▶ **EXERCISE AIM**:
Return every line of the records that includes the string "ארמני".

[Start of section]

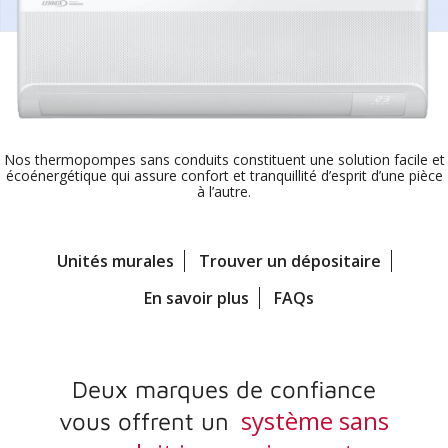
Nos thermopompes sans conduits constituent une solution facile et
écoénergétique
qui assure confort et tranquillité d’esprit d’une pièce
à l’autre.
Unités murales
Trouver un dépositaire
En savoir plus
FAQs
Deux marques de confiance
système sans
vous offrent un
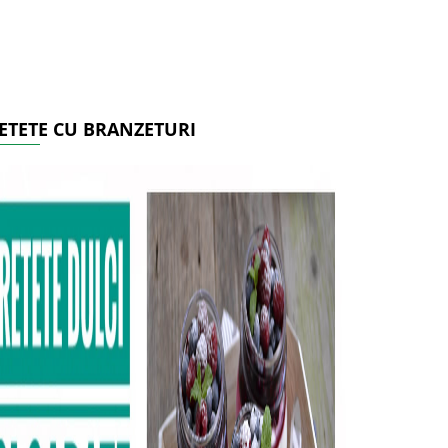
ETETE CU BRANZETURI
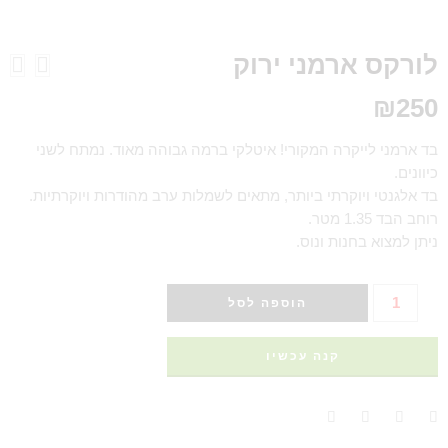
לורקס ארמני ירוק
₪
250
בד ארמני לייקרה המקורי! איטלקי ברמה גבוהה מאוד. נמתח לשני
כיוונים.
בד אלגנטי ויוקרתי ביותר, מתאים לשמלות ערב מהודרות ויוקרתיות.
רוחב הבד 1.35 מטר.
ניתן למצוא בחנות ונוס.
הוספה לסל
קנה עכשיו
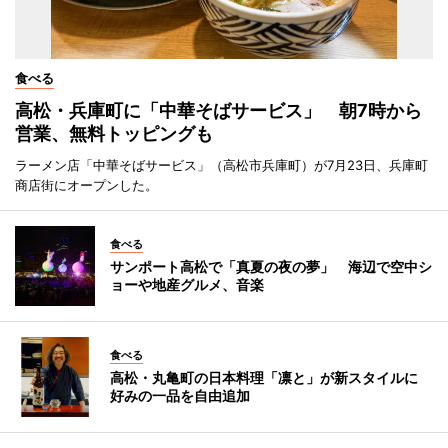
食べる
高松・兵庫町に「中華そばサービス」 朝7時から
営業、無料トッピングも
ラーメン店「中華そばサービス」（高松市兵庫町）が7月23日、兵庫町
商店街にオープンした。
食べる
サンポート高松で「真夏の夜の夢」 海辺で空中シ
ョーや地産グルメ、音楽
食べる
高松・丸亀町の日本料理「凛と」が新スタイルに
好みの一品を自由追加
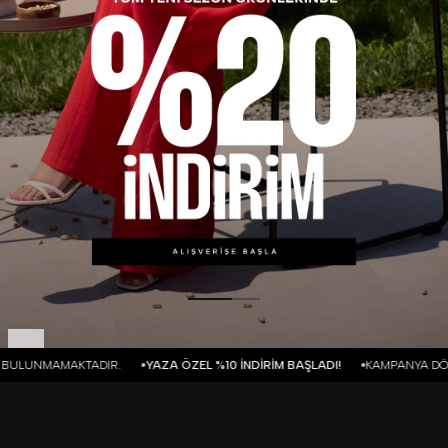
.
YAZA ÖZEL %10 İNDİRİM BAŞLADI!
KAMPANYA DÖNEMİN KARGO ÇIKIŞL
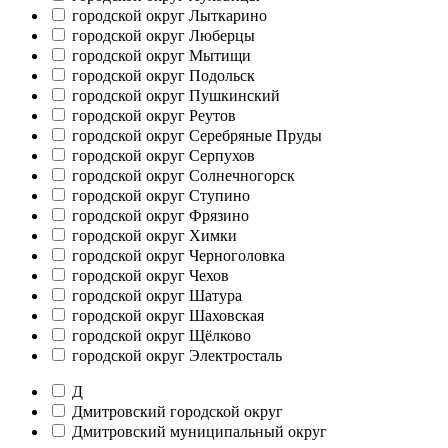
городской округ Лыткарино
городской округ Люберцы
городской округ Мытищи
городской округ Подольск
городской округ Пушкинский
городской округ Реутов
городской округ Серебряные Пруды
городской округ Серпухов
городской округ Солнечногорск
городской округ Ступино
городской округ Фрязино
городской округ Химки
городской округ Черноголовка
городской округ Чехов
городской округ Шатура
городской округ Шаховская
городской округ Щёлково
городской округ Электросталь
Д
Дмитровский городской округ
Дмитровский муниципальный округ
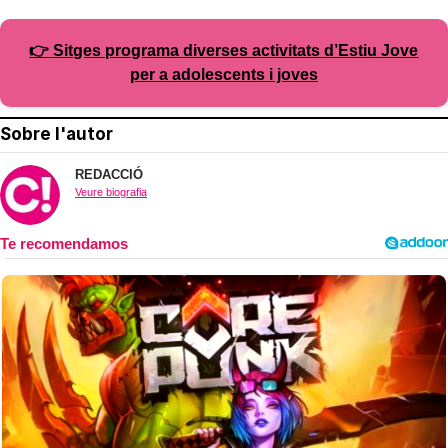
👉 Sitges programa diverses activitats d’Estiu Jove
per a adolescents i joves
Sobre l'autor
REDACCIÓ
Veure biografia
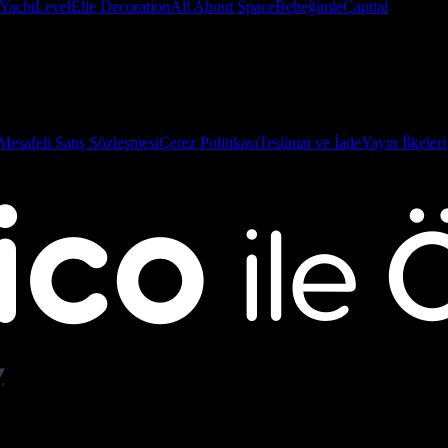
Yacht
Level
Elle Decoration
All About Space
Bebeğimle
Capital
Mesafeli Satış Sözleşmesi
Çerez Politikası
Teslimat ve İade
Yayın İlkeleri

[End of section]

▶ **RESULT FOR THIS TASK**:
לורקס ארמני ירוק
בד ארמני לייקרה המקורי! איטלקי ברמה גבוהה מאוד. נמתח לשני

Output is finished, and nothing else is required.